Article 175 of the the Law has been amended to stipulate that, where a new member enters the company, a contract must be entered into with that member in writing that is furnished with notarised signatures of the entering member and the person duly authorised in the members’ meeting decision approving the entry of the new member. This defines the written format of the contract on the transfer of shares in equity entered into after the members’ meeting has, pursuant to Article 200(1)(21) of the the Law decided to approve the entry of a new member.

Nullity of contracts on the transfer of shares in equity

Amendments to the Law added a new Article 175a, which stipulates that rullings annulling contracts on the transfer of shares in equity affect both the company and its members.
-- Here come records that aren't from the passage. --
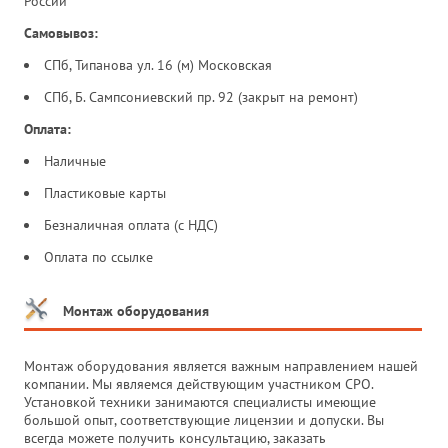
России
Самовывоз:
СПб, Типанова ул. 16 (м) Московская
СПб, Б. Сампсониевский пр. 92 (закрыт на ремонт)
Оплата:
Наличные
Пластиковые карты
Безналичная оплата (с НДС)
Оплата по ссылке
Монтаж оборудования
Монтаж оборудования является важным направлением нашей
компании. Мы являемся действующим участником СРО.
Установкой техники занимаются специалисты имеющие
большой опыт, соответствующие лицензии и допуски. Вы
всегда можете получить консультацию, заказать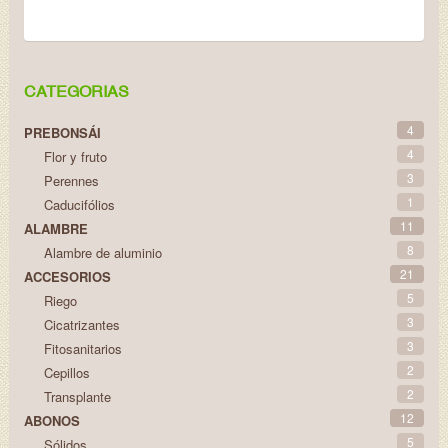
CATEGORIAS
4
PREBONSÁI
4
Flor y fruto
3
Perennes
1
Caducifólios
11
ALAMBRE
8
Alambre de aluminio
21
ACCESORIOS
5
Riego
3
Cicatrizantes
3
Fitosanitarios
2
Cepillos
2
Transplante
12
ABONOS
5
Sólidos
In addition to the above, paragraph 2 of Article 175a, stipulates that if a contract on the transfer of shares in equity that has been annulled by the court was used to substantiate registration of changes to the company’s membership, pursuant to rules governing registration, the competent court will deliver its ruling to the Business Register, which will insert a note into the Register pursuant to rules governing registration, and the litigants or their legal successors are entitled to apply for a change to information about members of the company registered pursuant to an annulled contract on the transfer of shares in equity.
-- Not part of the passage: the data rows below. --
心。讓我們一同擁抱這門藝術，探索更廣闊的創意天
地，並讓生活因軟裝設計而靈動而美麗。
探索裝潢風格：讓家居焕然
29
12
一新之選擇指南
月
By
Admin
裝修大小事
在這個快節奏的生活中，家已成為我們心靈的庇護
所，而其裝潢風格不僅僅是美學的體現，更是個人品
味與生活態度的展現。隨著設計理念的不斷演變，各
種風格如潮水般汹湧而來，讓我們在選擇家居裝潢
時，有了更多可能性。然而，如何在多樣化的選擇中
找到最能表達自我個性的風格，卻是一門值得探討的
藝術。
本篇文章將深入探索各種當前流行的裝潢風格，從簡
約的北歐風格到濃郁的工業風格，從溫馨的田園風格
Remuneration of directors and members of supervisory boards of listed companies

The amendments include new provisions governing remuneration in listed companies that are aligned with Directive 828/2017/EU. Here, the Law stipulates that the listed company is required to have a remuneration policy for directors and members of supervisory boards, in a two-tier governance structure, which must be clear and understandable. In addition, the board of directors, or supervisory board, in a two-tier governance structure, are required to prepare, once every year, a clear, comprehensive, and understandable report on all remuneration paid or undertaken to be paid by the company or an affiliated undertaking operating as part of the same group to each individual director or member of supervisory board in the year preceding the year to which the report pertains. Moreover, the company is required to publish this remuneration report on its web site following the meeting of its members that reviewed the report, and the report must remain accessible free of charge for at least ten years after being published on the web site of the company.

Compulsory liquidation

The section of the the Law that regulates compulsory liquidation has seen some changes. Firstly, two new reasons for initiating compulsory liquidation have been introduced. The first reason is related to the registration of equity of a company purchased in bankruptcy as a going concern, and envisages that the firm is to be liquidated if its buyer does not pay in the difference up to the minimum required equity within 6 months of the end of bankruptcy proceedings, as mandated by Article 45(5) of the the Law. The second reason for compulsory liquidation is where a company does not register a new company’s seat within 30 days of the court ruling ordering the deletion of a registered corporate seat becomes final.